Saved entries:

++++++

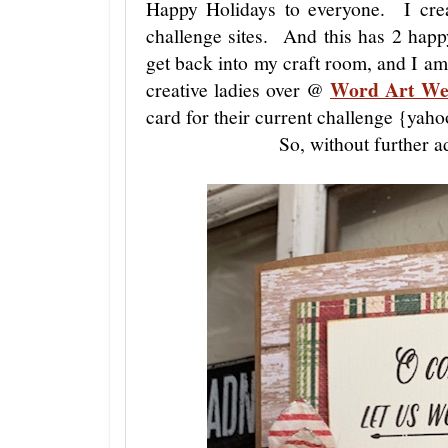
Happy Holidays to everyone. I crea
challenge sites. And this has 2 happ
get back into my craft room, and I a
Word Art We
creative ladies over @
card for their current challenge {yaho
So, without further a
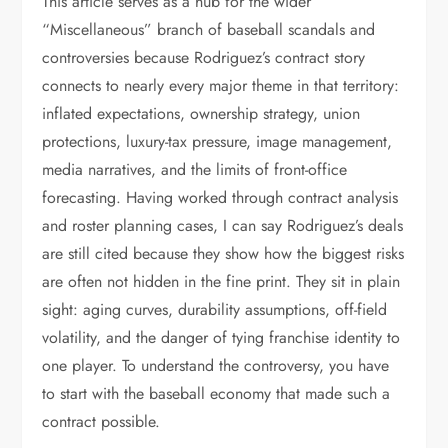
This article serves as a hub for the wider
“Miscellaneous” branch of baseball scandals and
controversies because Rodriguez’s contract story
connects to nearly every major theme in that territory:
inflated expectations, ownership strategy, union
protections, luxury-tax pressure, image management,
media narratives, and the limits of front-office
forecasting. Having worked through contract analysis
and roster planning cases, I can say Rodriguez’s deals
are still cited because they show how the biggest risks
are often not hidden in the fine print. They sit in plain
sight: aging curves, durability assumptions, off-field
volatility, and the danger of tying franchise identity to
one player. To understand the controversy, you have
to start with the baseball economy that made such a
contract possible.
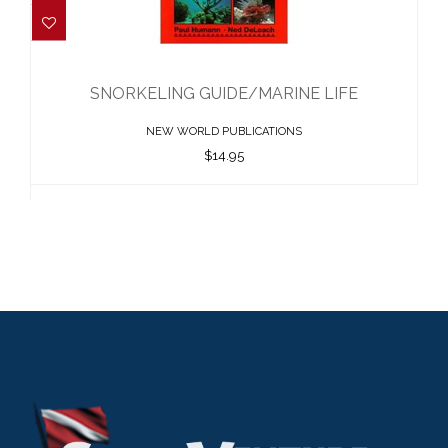
SNORKELING GUIDE/MARINE LIFE
$14.95
SNORKELING GUIDE/MARINE LIFE
NEW WORLD PUBLICATIONS
$14.95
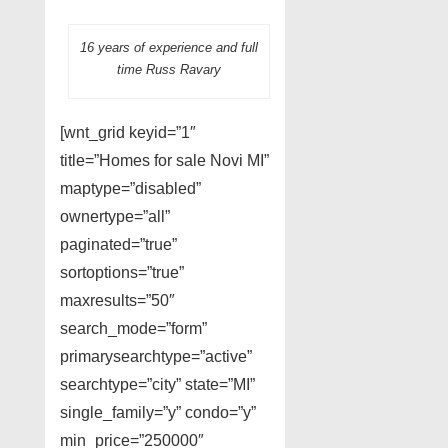
16 years of experience and full
time Russ Ravary
[wnt_grid keyid=”1″
title=”Homes for sale Novi MI”
maptype=”disabled”
ownertype=”all”
paginated=”true”
sortoptions=”true”
maxresults=”50″
search_mode=”form”
primarysearchtype=”active”
searchtype=”city” state=”MI”
single_family=”y” condo=”y”
min_price=”250000″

++++++

- [PROBLEM DESCRIPTION]
What you return must match the lines from the top of the data through the line with "controversies because Rodriguez’s" exactly, with the pictures removed.

- [SOLUTION TO THIS PROBLEM]
Happy Holidays to everyone. I crea
challenge sites. And this has 2 happ
get back into my craft room, and I a
Word Art We
creative ladies over @
card for their current challenge {yaho
So, without further a
This article serves as a hub for the wider
“Miscellaneous” branch of baseball scandals and
controversies because Rodriguez’s contract story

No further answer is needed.